Max calls it quits after a mere 60 years

Max waveAfter more than 1,750 basketball broadcasts and 650 football broadcasts, hall-of-fame broadcaster Max Falkenstien called his final game in Allen Fieldhouse March 1, as the Jayhawks defeated Colorado 75-54 on senior night.

Max was honored during an emotional halftime ceremony, when a commemorative No. 60 jersey was unfurled in the south rafters of Allen Fieldhouse, symbolizing his 60 years as the Voice of the Jayhawks.

“It’s been a joy for me to have worked with you and for you for an unbelievable 60 years,” Falkenstien, c’47, told the crowd at Allen Fieldhouse, “I can’t believe it myself.”

MaxFalkenstien’s long career has included all of KU’s Final Four appearances and two basketball national championships.  Amazingly, he has called every single men’s basketball game played in Allen Fieldhouse. 

“Although I still am in good health,” Falkenstien said, “I realize there finally comes a time when one must call an end to something, no matter how much he enjoys it.”

The Naismith Basketball Hall of Fame and the College Football Hall of Fame have both honored Falkenstien. He has been inducted into the State of Kansas Sports Hall of Fame and the KU Athletics Hall of Fame, and was the first inductee of the Lawrence High School Hall of Honor. In addition, he has been awarded an honorary “K” by the K Club, which includes all varsity men and women athletes.

“No one can replace Max,” KU Athletics Director Lew Perkins said. “We will always be indebted to him for what he has done and what he means to Jayhawk athletics.”
Max and Bob

The Sporting News in 2001 named Falkenstien “the best college radio personality in the country,” and television's Dick Vitale selected Bob Davis and Max Falkenstien, known affectionately by KU fans as Bob and Max, to his “Sweet 16” of the best college basketball announce teams in the country.

Falkenstien broadcast his first basketball game—an NCAA tournament game in Kansas City between KU and Oklahoma A&M—on March 18, 1946. His next broadcast was KU's football opener against TCU on September 21, 1946. He served as the play-by-play voice of the Jayhawks for 39 years, and switched to the commentator's role in September 1984, when Bob Davis assumed the play-by-play duties.

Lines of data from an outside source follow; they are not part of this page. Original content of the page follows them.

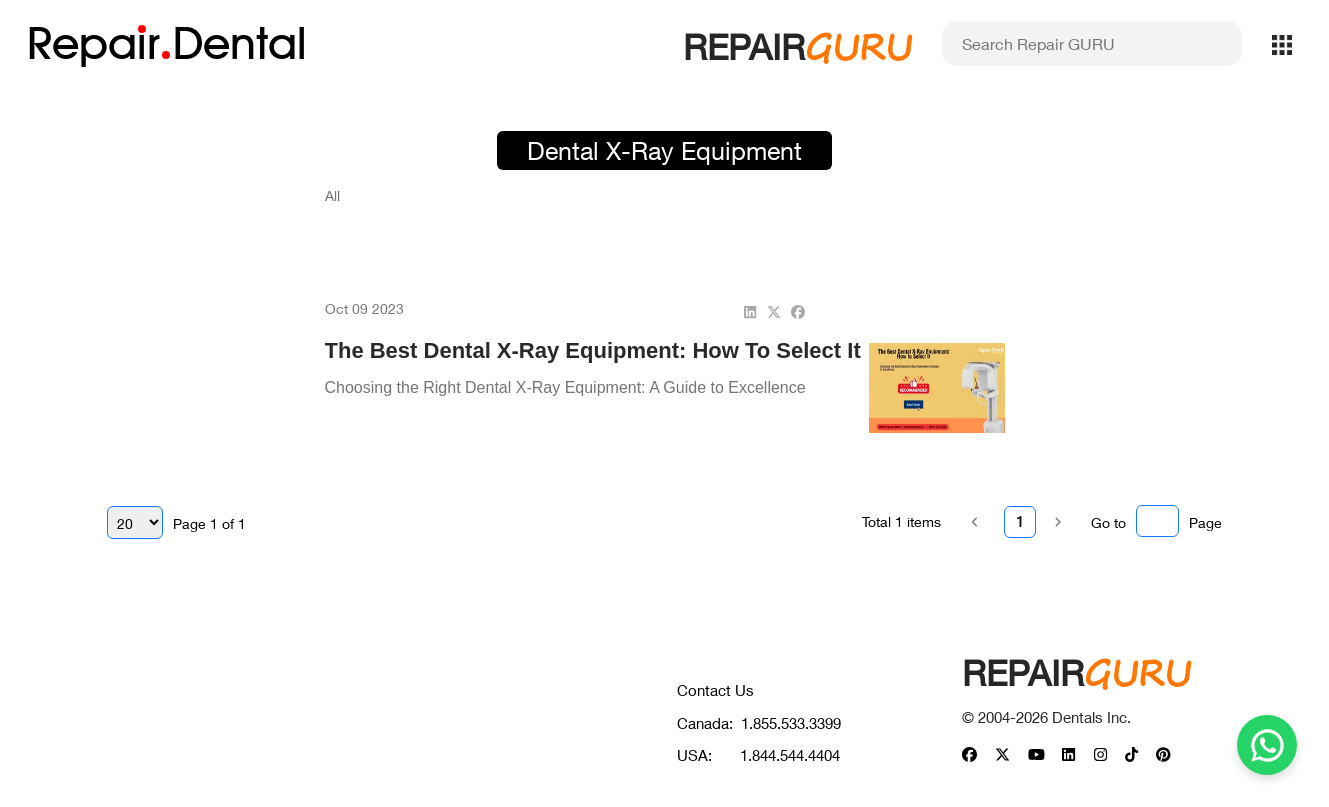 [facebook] (798, 311)
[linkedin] (750, 311)
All (332, 195)
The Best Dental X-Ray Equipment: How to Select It (593, 350)
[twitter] (774, 311) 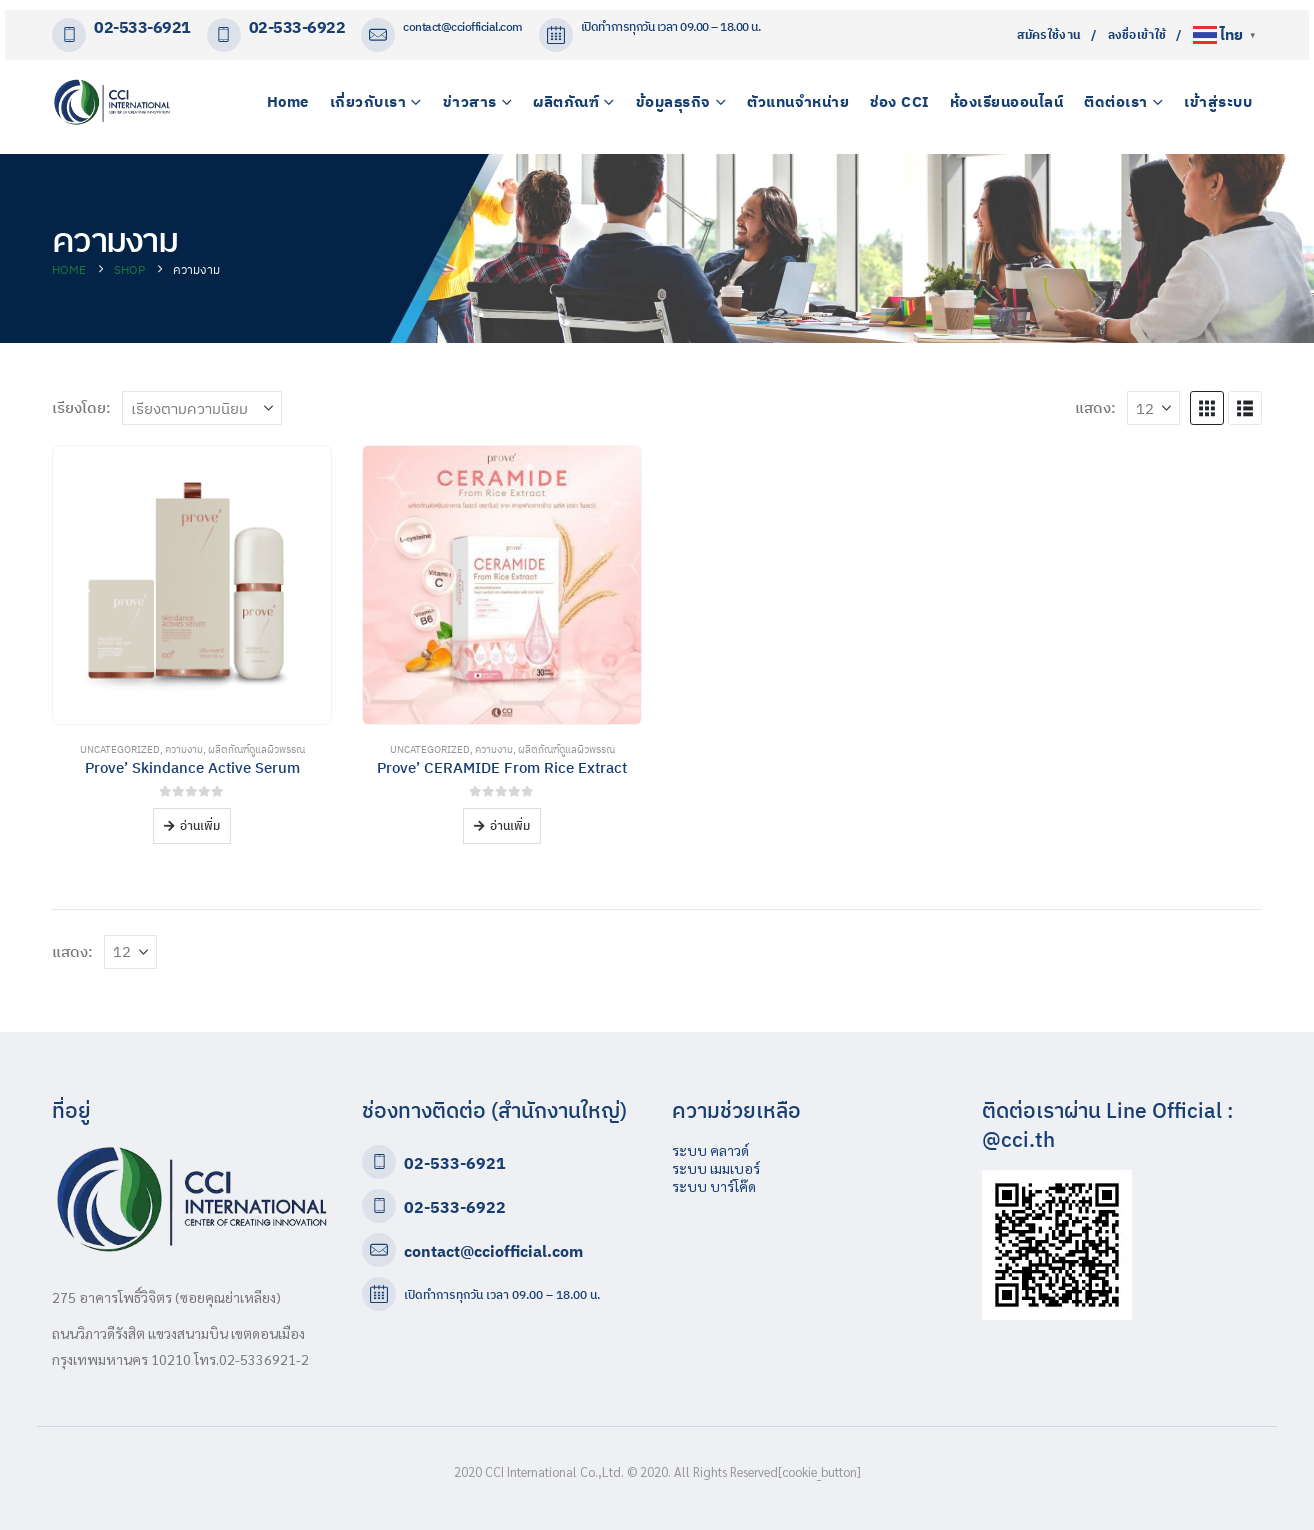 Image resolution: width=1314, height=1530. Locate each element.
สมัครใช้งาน (1049, 34)
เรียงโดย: (81, 407)
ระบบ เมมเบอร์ (716, 1168)
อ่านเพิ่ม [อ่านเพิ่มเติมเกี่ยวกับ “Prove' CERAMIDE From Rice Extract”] (510, 825)
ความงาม (184, 749)
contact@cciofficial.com (463, 26)
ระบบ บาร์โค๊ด (714, 1186)
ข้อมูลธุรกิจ (673, 101)
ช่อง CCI (899, 101)
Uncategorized (120, 749)
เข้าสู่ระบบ (1218, 101)
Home (288, 101)
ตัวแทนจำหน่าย (798, 101)
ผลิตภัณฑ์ (566, 101)
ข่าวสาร (470, 101)
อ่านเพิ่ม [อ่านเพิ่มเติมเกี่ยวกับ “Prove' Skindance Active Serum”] (200, 825)
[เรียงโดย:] (202, 408)
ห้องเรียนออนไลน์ (1007, 101)
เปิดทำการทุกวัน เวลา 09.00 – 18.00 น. (502, 1294)
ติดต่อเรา (1116, 101)
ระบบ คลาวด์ (710, 1150)
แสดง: (1095, 407)
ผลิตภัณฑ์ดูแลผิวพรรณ (256, 749)
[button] (1207, 408)
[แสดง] (1153, 408)
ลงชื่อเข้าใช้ (1137, 34)
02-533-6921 (142, 27)
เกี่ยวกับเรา (368, 101)
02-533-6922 (297, 27)
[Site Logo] (112, 102)
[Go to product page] (192, 585)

Max also made his mark on television along the way. He provided the play-by-play on the Big Eight Conference men's basketball Game of the Week between 1968 and 1971. And for more than three decades he hosted football and basketball coaches' television shows, including those for Don Fambrough, Pepper Rogers, Mike Gottfried, Ted Owens, Larry Brown and Roy Williams.

Falkenstien said he treasures the friendships he has made and maintained with coaches, players, administrators and the many who have worked with him on his broadcasts. He singled out Gerry Barker, Bob Fromme, Al Correll, Jim Fender, Paul DeWeese, Jerry Waugh, Fred White, David Lawrence, Bob Newton and, “of course, my good buddy, Bob Davis.”

Tentative plans call for Max to lend his voice to historical film clips and documentaries. “We always want Max to be a part of our KU Athletics family,” Perkins said. “He does not plan to just fade away, and that's just fine with us.”